Plainly, the status quo is unsustainable so we must move to a sustainable civilization or perish.

Returning to the miracle of plant life energy processing, we need to look at what plants make from photosynthesis that we can, in turn, use sustainably (no pollution and no change in the soil, water or air elemental percentage composition) for the benefit of human civilization in harmony with the requirements of a robustly healthy biosphere.

Plants make many millions of biochemical compounds in their life cycles but we are interested in sugar(s) they make. All types of sugars have carbon, hydrogen and oxygen atoms arranged in an order that is suitable for energy extraction by oxidation.

Yeast will, in a process called fermentation, convert these sugars into alcohols, a more concentrated form of energy. Nothing will do this cheaper than yeast. The process has no negative effects on the environment unlike the process of making ethanol from fossil fuels. That is why the overwhelming percentage of ethanol production in the world is done by fermentation.

Plants store sugar(s) as is (sugars) or as starches (spirally linked sugar molecules). Plants also make lipids that can be harvested for lubricants to replace fossil fuel lubricants but I will concentrate on the sugar(s), which is the main energy product plants produce.

As you know, a duckweed frond and a tree are both forms of plant life but there are important differences. Simply put, the main difference is whether they are "woody" (highly vascularized) or not. The woodier the plant, the more energy it takes to get the sugars out of it. Plants like corn use a lot of their sugars to make cellulose structure to hold the plant up. It's more of the same with trees. Unless you are a termite and can digest cellulose (wood), it's rather energy intensive to take apart a cellulose molecule to get its sugar building blocks.

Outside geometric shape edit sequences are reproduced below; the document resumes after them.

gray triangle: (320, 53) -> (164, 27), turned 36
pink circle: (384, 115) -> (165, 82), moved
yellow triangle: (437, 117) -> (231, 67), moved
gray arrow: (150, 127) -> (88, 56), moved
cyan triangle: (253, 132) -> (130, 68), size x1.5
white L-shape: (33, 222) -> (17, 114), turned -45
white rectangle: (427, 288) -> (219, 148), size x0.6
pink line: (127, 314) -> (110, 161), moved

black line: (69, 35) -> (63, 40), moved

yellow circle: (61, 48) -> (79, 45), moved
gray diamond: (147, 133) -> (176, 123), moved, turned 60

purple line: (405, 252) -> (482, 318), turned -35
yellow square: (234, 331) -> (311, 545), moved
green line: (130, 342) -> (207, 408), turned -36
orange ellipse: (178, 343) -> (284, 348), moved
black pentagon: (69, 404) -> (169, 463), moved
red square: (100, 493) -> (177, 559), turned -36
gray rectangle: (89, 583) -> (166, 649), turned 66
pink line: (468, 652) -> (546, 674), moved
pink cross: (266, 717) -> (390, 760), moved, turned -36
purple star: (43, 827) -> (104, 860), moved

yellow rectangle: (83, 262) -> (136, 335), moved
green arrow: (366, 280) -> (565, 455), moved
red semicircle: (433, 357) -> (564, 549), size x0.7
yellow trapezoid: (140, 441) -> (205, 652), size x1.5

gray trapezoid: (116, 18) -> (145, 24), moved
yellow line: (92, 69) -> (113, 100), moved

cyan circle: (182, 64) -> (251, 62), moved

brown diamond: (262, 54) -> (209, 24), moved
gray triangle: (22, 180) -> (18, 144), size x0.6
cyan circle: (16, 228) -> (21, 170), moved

Sugar cane has a lot of structure (woodiness in the form of cellulose) too but it has the advantage of storing its sugar mostly as sucrose rather than starch. This eliminates a step in processing that is required with corn starch so it's a bit cheaper to get sugars out of sugar cane. It is possible to undo what a plant did to make woody portions from sugars into cellulose but there is a problem doing that.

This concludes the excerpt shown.